Could we blow up Jupiter?

One of my roommate’s middle school science students asked this question the other day, and she was stumped. The question came up while they were discussing a probe that is about to or has hit the atmosphere.
Jupiter’s atmosphere is primarily hydrogen and helium, correct? Is it possible that a sufficiently sizable incendiary source could actually ignite the atmosphere, either accidently or intentionally? Are there other factors that are missing that would be required for something like this to occur?

Unlikely to the point of impossibility…

You’d need unbelievable amounts of oxidizer to make it burn, unless you were able maybe compress it enough to turn it into a small star. I can’t imagine how we’d ever take on a project that big, though.

If you think back a few years (1994), Jupiter was struck by a series of chunks of comet Shoemaker-Levy. The results were spectacularly incandescent but Jupiter failed to ignite. So I’m thinking the answer to your question is “no”.

What’s missing is oxygen. Hydrogen won’t burn without it. There are lighning storms on Jupiter quite often and the planet seems to do just fine.

Well, if I’m not mistaken, a comet, or pieces of one, struck Jupiter some time ago, creating an explosion the size of earth. No blown-up planet, though.

Jupiter is often considered to be a ‘failed star’, that is, a celestial body whose mass and/or density was insufficient to trigger nuclear fusion and burn. Perhaps it is this reason why it could not simply ‘explode’ by tossing a lit cigarette :wink: into the atmosphere.

No- No O2 (or other oxidizer) to ‘burn’ it. Also there are multiple lightning strikes and other things crashing into it that burn up in the atmopshere.

Also there is not enough pressure to cause the hydrogen to fuse so no thermonuclear reaction either. If Jupiter was bigger it’s own gravity might have started nuclear fusion and we’d have a binary system

Yeah, but frankly the prosepects of Earth being sandwtiched between two stars doesn’t sound so great, what with the constant daylight (sans eclipses) and all :slight_smile:

Just watch 2010: The Odyssey Continues to see how some aliens managed it (although the movie is admittedly thin on the actual details of how that worked).

Actually, I was thinking of just that movie (and book). The aliens appear to have done it through a process called “magic”, best I can tell.

Yes, I know: Any technlogy sufficiently advanced…yada yada…

:stuck_out_tongue:

Would that be the case for sure? Jupiter is about 5 times farther from Earth than the Sun is. How much light would a small star at that distance add to our nights?
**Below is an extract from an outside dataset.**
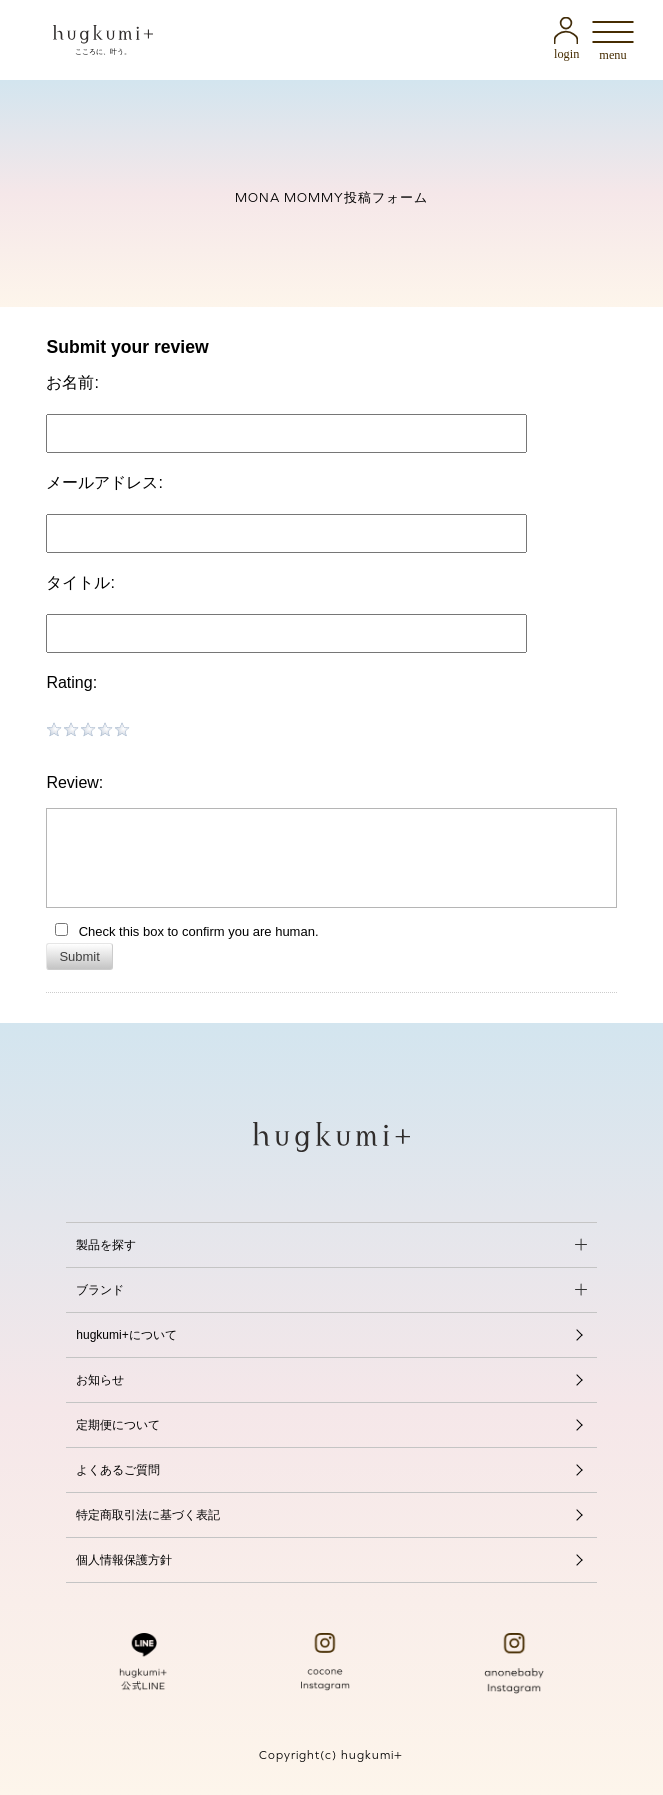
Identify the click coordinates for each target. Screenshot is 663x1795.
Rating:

How big would the disc of that star appear in the sky?

We would only be between the 2 for about 1 season per year, 2 additional seasons they would cut nighttime about 1/2 of what it is now and wouldn’t effect the final season all that much (in terms of longer daylight).

Wouldn’t Jupiter kick-off a massive wave of solar particles, radiation, and the like when if first ignighted, assuming we could actually cause that to happen?

Would that be dangerous, even possibly fatal, to life on earth if the Earth were not hidden on the far side of the sun when the wavefront reached us?

How long might such solar ejecta be dangerous after ‘ignition’? Would the earth be periodically swinging through a hotzone for several years afterwards? Maybe decades?